Dans l’Evangile d’aujourd’hui, Jésus met en garde afin qu’il n’arrive pas que quelqu’un, pris d’un excède de zèle, se trompe en pensant aimer et faire le bien, alors qu’il risque de causer de grands dommages.

Jésus dit aujourd’hui que, pour aimer en vérité, la bonne volonté ne suffit pas : il faut avant tout être bien préparé (Lc 6,40). Mais que signifie donc être « bien préparé » ?

Cette expression peut, en effet, résonner de manière étrange si on la comprend à la manière d’une préparation scolaire, d’un cours à fréquenter, comme s’il s’agissait d’un parcours réservé seulement à certains.

Mais il n’en est pas ainsi.

Avant tout Jésus affirme que tout disciple (Lc 6,40) peut se préparer. Ce n’est pas une chose réservée à certains, comme si les autres en étaient exclus. Être bien préparé regarde tout le monde.

Jésus explique ensuite que pour être bien préparé, il s’agit avant tout d’être des personnes libres. Il n’est pas question d’études, de titre, de capacité, mais de liberté envers soi-même.

Et selon Jésus, l’homme libre est celui qui ne fuit pas de lui-même, parce qu’il aurait peur de se voir en vérité.

Bien plus, celui qui en premier a fait l’expérience de cette mesure surabondante de la miséricorde que le Père a pour lui, n’a plus besoin de se cacher, de chercher à paraître autrement que ce qu’il est.

Il n’a pas besoin de cacher son propre mal car il se sait écouté et pardonné dans sa propre pauvreté.

En revanche, celui qui a encore peur cherche une manière pour se cacher. Et un des chemins les plus facile et les plus fréquentés, sera celui de fixer le regard sur le mal de l’autre. On évite ainsi de se regarder soi-même en vérité (Lc 6,41). Lorsque cette personne cherche à aimer, elle ne peut être que comme cet aveugle qui en guide un autre. Il ne pourra le conduire que dans ses propres ténèbres et ses propres peurs de regarder en vérité.

Et il le fera évidement avec l’excuse de faire le bien. Cependant, en agissant ainsi, il évitera et empêchera l’expérience la plus importante que le croyant peut faire : celle de voir et de se voir dans la lumière de la miséricorde du Père.

L’unique condition pour faire le bien et donc celle d’avoir expérimenté la bonté du Seigneur. C’est en fait l’unique chose qui soit nécessaire. Car si cette expérience fondamentale manque, alors le bien qui peut se faire n’aura pas la force de libérer l’autre de ses propres ténèbres. Il risque au contraire de le conduire dans une obscurité encore plus grande.

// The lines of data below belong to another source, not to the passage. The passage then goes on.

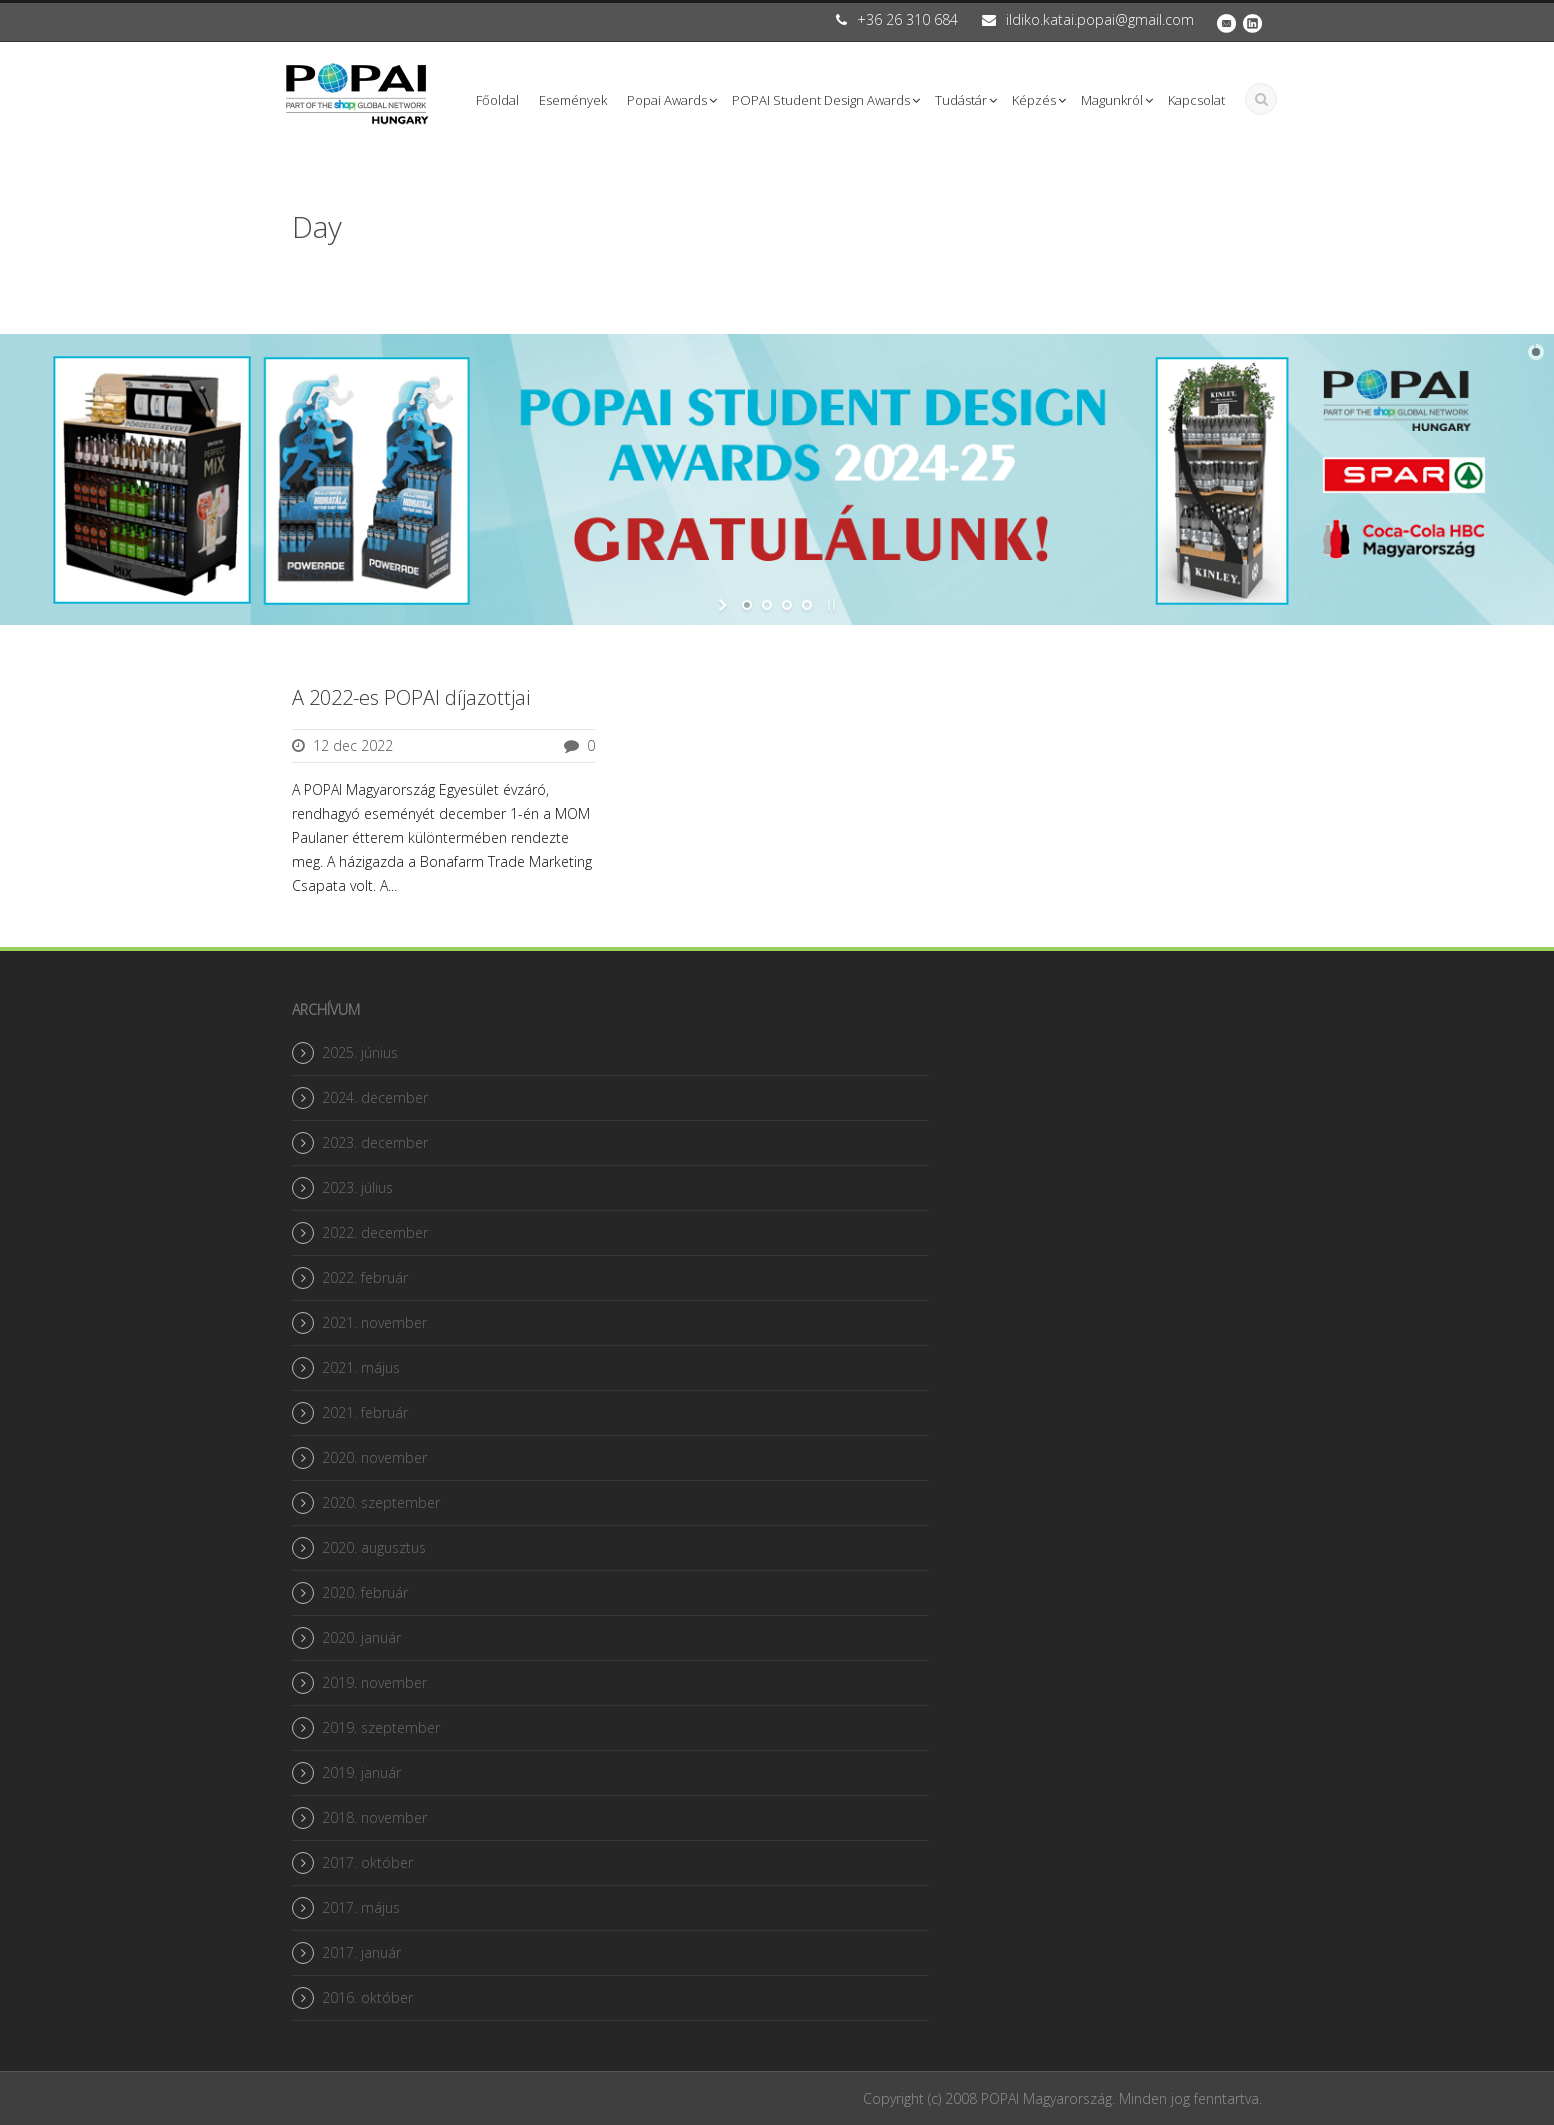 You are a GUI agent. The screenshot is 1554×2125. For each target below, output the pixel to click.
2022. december (375, 1232)
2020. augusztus (374, 1547)
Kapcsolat (1196, 100)
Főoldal (497, 100)
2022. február (365, 1277)
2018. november (374, 1817)
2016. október (367, 1997)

De plus, enlever la poutre de son œil peut se révéler être une opération très douloureuse. On ne l’envisage pas d’un cœur léger. Mais cette douleur est précieuse car seul celui qui a le courage de la traverser aura la sensibilité et la délicatesse pour enlever la paille dans l’œil de son frère. Car, sachant à quelle douleur il l’expose, il agira avec mesure et compassion.

Celui qui est capable de cela, qui se tient dans une attitude constante d’humilité et de conversion, est comme un bon arbre : il ne peut donner que de bons fruits (Lc 6,43-44). Il ne s’agit donc pas de se forcer à aimer, mais de laisser le Seigneur nous libérer du mal et guérir notre cœur. Alors l’amour viendra de lui-même.

Et le premier fruit ne se trouvera peut-être pas tant dans les œuvres accomplies mais dans les paroles prononcées (Lc 6,45). Celui qui est sauvé connait les paroles neuves et les manières nouvelles de parler. Ses paroles sont capables de partager et de transmettre la véritable richesse que lui-même a reçu, le bien qu’il a contemplé de ses yeux, en lui et dans ses frères.